Regalo mi vida privada

Definitivamente, lo que ocurre en Facebook es digno de un estudio antropológico serio y riguroso. La gente parece que olvida el auténtico valor de la privacidad y se dedica a publicar a diestro y siniestro lo primero que les pasa por la cabeza.

Parece buena idea que nuestros contactos vean fotos sobre lo bien que nos lo pasamos en la última reunión de la secta religioso-sexual que nos ha captado recientemente. O qué divertida fue aquella noche de fiesta en la que acabamos tirados en el suelo al borde del coma etílico y mientras un perro nos meaba encima. No entro a cuestionar estas y otras actividades, cada uno hace con su vida lo que le da la gana, pero lo cierto es que algunas cosas no deberían salir jamás de una cámara de fotos o un móvil.

Condescendent Wonka

Otra conducta curiosa es la de publicar los propios sentimientos. Oye, que todos somos humanos y está bien que hagas un alarde de sinceridad, pero de ahí a desahogarte públicamente creo que va un buen trecho.
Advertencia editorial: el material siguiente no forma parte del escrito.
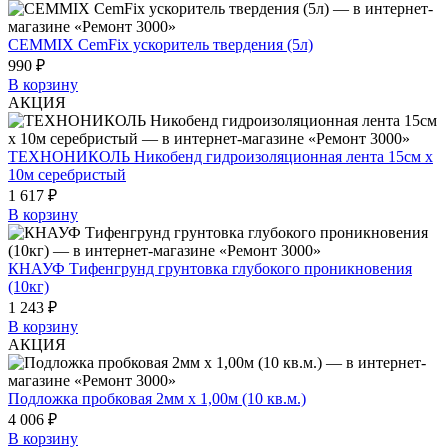
CEMMIX CemFix ускоритель твердения (5л)
990 ₽
В корзину
АКЦИЯ
ТЕХНОНИКОЛЬ Никобенд гидроизоляционная лента 15см х
10м серебристый
1 617 ₽
В корзину
КНАУФ Тифенгрунд грунтовка глубокого проникновения
(10кг)
1 243 ₽
В корзину
АКЦИЯ
Подложка пробковая 2мм х 1,00м (10 кв.м.)
4 006 ₽
В корзину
Vale, estás harta de que los tíos te usen sólo para actividades eroticofestivas. ¿Qué quieres? ¿Que te dejen un billete de cincuenta euros en la mesilla de noche cuando huyen de tu cama en cuanto tienen oportunidad?
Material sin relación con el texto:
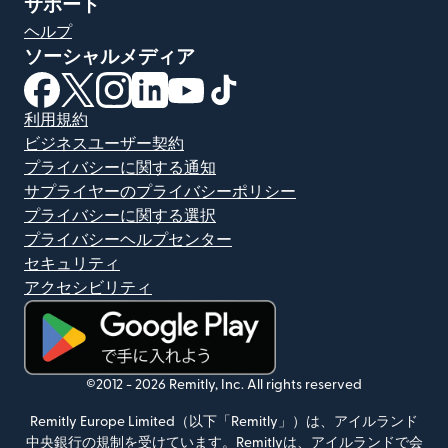
サポート
ヘルプ
ソーシャルメディア
（別ウィンドウで開きます）
（別ウィンドウで開きます）
（別ウィンドウで開きます）
（別ウィンドウで開きます）
（別ウィンドウで開きます）
（別ウィンドウで開きます）
利用規約
ビジネスユーザー契約
プライバシーに関する通知
サプライヤーのプライバシーポリシー
プライバシーに関する選択
プライバシーヘルプセンター
セキュリティ
アクセシビリティ
（別ウィンドウで開きます）
©2012 -
2026
Remitly, Inc.
All rights reserved
Remitly Europe Limited（以下「Remitly」）は、アイルランド
中央銀行の規制を受けています。Remitlyは、アイルランドで会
Luego están los que proclaman a los cuatro vientos cuánto se quieren y se aman y se adoran y se desean. A todas estas personas que hacen declaraciones públicas de amor, muchas gracias. De verdad, muchas gracias, porque cada vez que leo algo así compruebo la increíble capacidad de mi cuerpo para soportar la diabetes aguda transitoria y los movimientos peristálticos convulsivos. Las náuseas las controlo bien, pero la diarrea es una auténtica amenaza. No sé para qué tanta fibra, un repaso rápido al Facebook por la mañana y mi tránsito intestinal se pone en marcha como un reloj suizo.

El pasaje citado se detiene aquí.